En el fondo de toda emigración alienta un proyecto de encuentro, de mezcla, de mestizaje, un proyecto de una vida mejor. No se deja la propia tierra como por ensalmo. No hay un choque de culturas, sino una interpenetración. Las culturas no son bloques de hormigón; funcionan mediante flujos, lugares y espacios de tránsito. Se enriquecen recíprocamente sin que seamos plenamente conscientes de ello. La diversidad cultural es un hecho; existe y se desarrolla en silencio a través de las acciones y gestos de los hombres y mujeres. Al aludir al llamado choque de civilizaciones, se ha pretendido impresionar las mentes y la imaginación con un eslogan que no descansa sobre ninguna realidad precisa. Debería hablarse, en cambio, de un choque de ignorancias por la sencilla razón de que las culturas y las civilizaciones son fluidas, circulan como acabo de decir sin que seamos plenamente conscientes de ello y coexisten con toda tranquilidad aun generando conflictos; demostración de su viveza.

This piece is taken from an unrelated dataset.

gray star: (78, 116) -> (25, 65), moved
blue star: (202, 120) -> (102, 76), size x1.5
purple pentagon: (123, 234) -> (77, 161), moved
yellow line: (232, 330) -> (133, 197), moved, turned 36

Esta diversidad cultural está bien presente actualmente en Europa, no exenta de cierta agitación y zozobra; ello provoca situaciones confusas en cuyo seno se utiliza la religión precisamente cuando debería preservarse su carácter y naturaleza. La religión no está para entrar en el ámbito público de lo político. En Francia –tras importantes luchas– se produjo la separación de la esfera política en 1905. La ley francesa sobre la laicidad ha permitido que se desarrolle una cultura del derecho y del Estado de derecho que comporta el reconocimiento del individuo en calidad de entidad única y singular. Es la base de la democracia. Es, asimismo, lo que inquieta y trastorna a la cultura musulmana cuando algunos inmigrantes la blanden como estandarte principal y con afán exclusivista, por no decir violento. Sucede que en su fuero interno es una identidad, un escudo contra el exilio; una cultura para poder vivir y sentirse menos solo en tierra extranjera. Es lo que pueden ofrecer a su descendencia como cultura originaria. A partir de ahí, todo puede manipularse: se mezcla lo verdadero y lo falso; el islam en tanto que religión y cultura se convierte en una ideología y experimenta las desviaciones y corrupciones bien conocidas, lo que da paso a la amalgama y el infortunio.

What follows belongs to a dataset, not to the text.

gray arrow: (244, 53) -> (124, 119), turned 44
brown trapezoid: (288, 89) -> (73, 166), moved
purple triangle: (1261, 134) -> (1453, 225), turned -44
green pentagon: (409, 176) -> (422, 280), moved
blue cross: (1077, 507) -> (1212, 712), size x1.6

Más que nunca, el papel de la cultura de acogida debe ser activo: es menester ganar para la causa del derecho a estos millones de inmigrados, sombras quebradizas, rostros inquietos, miradas perdidas. La diversidad es una oportunidad que se ofrece; resta toda una labor por delante para que la cultura de los inmigrantes no se confunda con su religión. Por esta razón, es preciso apreciar en su justo valor esta cultura: la enseñanza de la lengua, la traducción de sus diversas literaturas, el interés constante por sus orígenes. La diversidad se mantiene gracias al intercambio, a la inteligencia del diálogo, al fomento de los valores universales que han de convertirse en valores comunes. Esta tarea debe realizarse por ambas partes. El inmigrado que trabaja no dispone del tiempo ni de los recursos necesarios para practicar estos intercambios. Es muy plausible que el mensaje pueda efectivamente transmitirse a través de los hijos de los inmigrantes. Sin embargo, estos niños, estos nuevos ciudadanos europeos no escapan a las solicitaciones provenientes de los extremos. Como ha subrayado Cioran, la juventud resuena cuando vibra la cuerda del fanatismo. Siendo como es apasionada, puede fácilmente caer en el extremismo e incluso el oscurantismo. Nuestro trabajo consiste en ofrecerle a esta nueva juventud europea, de piel morena, la pasión de descubrir, la pasión de saber; en suma, la pasión de vivir. Empecemos a tal propósito por reconocer y valorar la cultura de sus padres para que, a fin de cuentas, esta maleta invisible y muda se abra a plena luz del día y se convierta en una fuente de respeto y dignidad. Ahí radican precisamente los albores del mestizaje. No se trata de una amenaza susceptible de desestabilizar la civilización judeo-cristiana, sino de una promesa de mutuo enriquecimiento.